_Problem statement_
Your task is to return all the entries below exactly, with every picture omitted.
[Exercise data Boundary: Start]
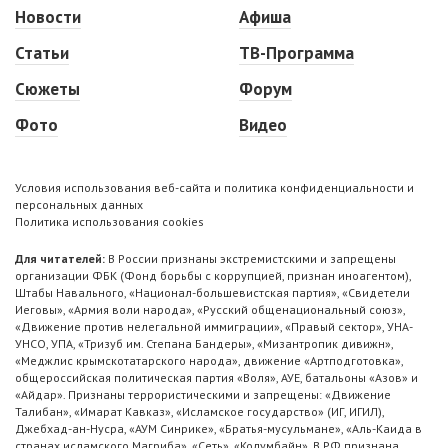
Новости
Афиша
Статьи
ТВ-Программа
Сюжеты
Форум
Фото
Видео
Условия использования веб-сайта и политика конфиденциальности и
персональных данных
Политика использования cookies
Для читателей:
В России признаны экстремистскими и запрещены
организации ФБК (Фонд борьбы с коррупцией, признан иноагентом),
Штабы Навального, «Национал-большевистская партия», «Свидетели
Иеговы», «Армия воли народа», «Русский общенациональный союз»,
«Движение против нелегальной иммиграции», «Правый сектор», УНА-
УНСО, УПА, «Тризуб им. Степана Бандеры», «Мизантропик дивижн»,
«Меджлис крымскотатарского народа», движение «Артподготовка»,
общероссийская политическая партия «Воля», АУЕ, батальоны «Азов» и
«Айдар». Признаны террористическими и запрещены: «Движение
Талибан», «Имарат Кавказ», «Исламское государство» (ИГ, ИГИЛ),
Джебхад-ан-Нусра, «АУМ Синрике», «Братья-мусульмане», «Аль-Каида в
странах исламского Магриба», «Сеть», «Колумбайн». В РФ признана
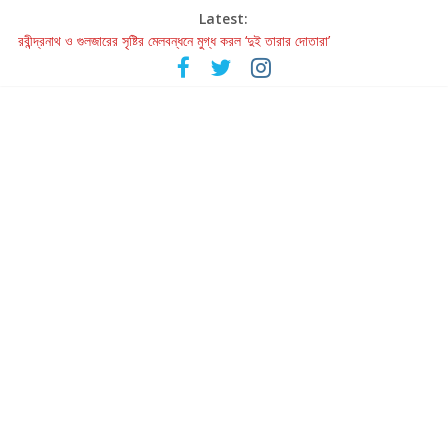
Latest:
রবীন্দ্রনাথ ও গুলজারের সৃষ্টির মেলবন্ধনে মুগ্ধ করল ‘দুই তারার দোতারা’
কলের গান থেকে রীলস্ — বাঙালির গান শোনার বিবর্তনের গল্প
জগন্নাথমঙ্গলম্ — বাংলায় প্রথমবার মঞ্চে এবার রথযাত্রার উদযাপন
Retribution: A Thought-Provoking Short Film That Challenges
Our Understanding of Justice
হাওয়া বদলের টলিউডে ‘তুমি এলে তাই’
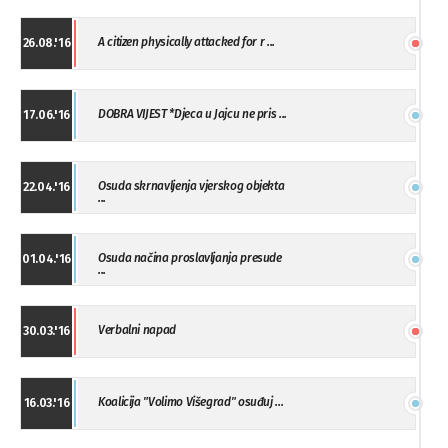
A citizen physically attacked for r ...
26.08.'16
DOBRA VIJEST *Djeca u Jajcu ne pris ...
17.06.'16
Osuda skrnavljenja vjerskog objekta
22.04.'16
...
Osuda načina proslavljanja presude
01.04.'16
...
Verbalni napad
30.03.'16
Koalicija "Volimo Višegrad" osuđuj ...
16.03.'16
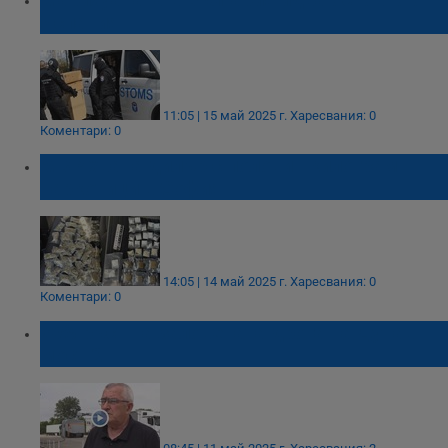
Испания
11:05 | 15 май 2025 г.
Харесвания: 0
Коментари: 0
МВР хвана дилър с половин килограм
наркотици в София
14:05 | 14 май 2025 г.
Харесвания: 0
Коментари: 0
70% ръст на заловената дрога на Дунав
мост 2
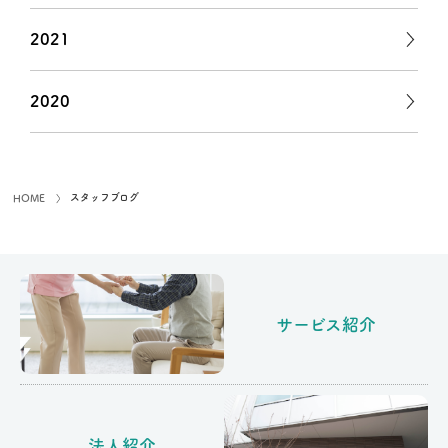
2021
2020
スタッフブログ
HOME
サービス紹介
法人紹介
[Exercise data Boundary: End]
_Response box_
Новости
Афиша
Статьи
ТВ-Программа
Сюжеты
Форум
Фото
Видео
Условия использования веб-сайта и политика конфиденциальности и
персональных данных
Политика использования cookies
Для читателей:
В России признаны экстремистскими и запрещены
организации ФБК (Фонд борьбы с коррупцией, признан иноагентом),
Штабы Навального, «Национал-большевистская партия», «Свидетели
Иеговы», «Армия воли народа», «Русский общенациональный союз»,
«Движение против нелегальной иммиграции», «Правый сектор», УНА-
УНСО, УПА, «Тризуб им. Степана Бандеры», «Мизантропик дивижн»,
«Меджлис крымскотатарского народа», движение «Артподготовка»,
общероссийская политическая партия «Воля», АУЕ, батальоны «Азов» и
«Айдар». Признаны террористическими и запрещены: «Движение
Талибан», «Имарат Кавказ», «Исламское государство» (ИГ, ИГИЛ),
Джебхад-ан-Нусра, «АУМ Синрике», «Братья-мусульмане», «Аль-Каида в
странах исламского Магриба», «Сеть», «Колумбайн». В РФ признана
Latest:
রবীন্দ্রনাথ ও গুলজারের সৃষ্টির মেলবন্ধনে মুগ্ধ করল ‘দুই তারার দোতারা’
কলের গান থেকে রীলস্ — বাঙালির গান শোনার বিবর্তনের গল্প
জগন্নাথমঙ্গলম্ — বাংলায় প্রথমবার মঞ্চে এবার রথযাত্রার উদযাপন
Retribution: A Thought-Provoking Short Film That Challenges
Our Understanding of Justice
হাওয়া বদলের টলিউডে ‘তুমি এলে তাই’
A citizen physically attacked for r ...
26.08.'16
DOBRA VIJEST *Djeca u Jajcu ne pris ...
17.06.'16
Osuda skrnavljenja vjerskog objekta
22.04.'16
...
Osuda načina proslavljanja presude
01.04.'16
...
Verbalni napad
30.03.'16
Koalicija "Volimo Višegrad" osuđuj ...
16.03.'16
Испания
11:05 | 15 май 2025 г.
Харесвания: 0
Коментари: 0
МВР хвана дилър с половин килограм
наркотици в София
14:05 | 14 май 2025 г.
Харесвания: 0
Коментари: 0
70% ръст на заловената дрога на Дунав
мост 2
2021
2020
スタッフブログ
HOME
サービス紹介
法人紹介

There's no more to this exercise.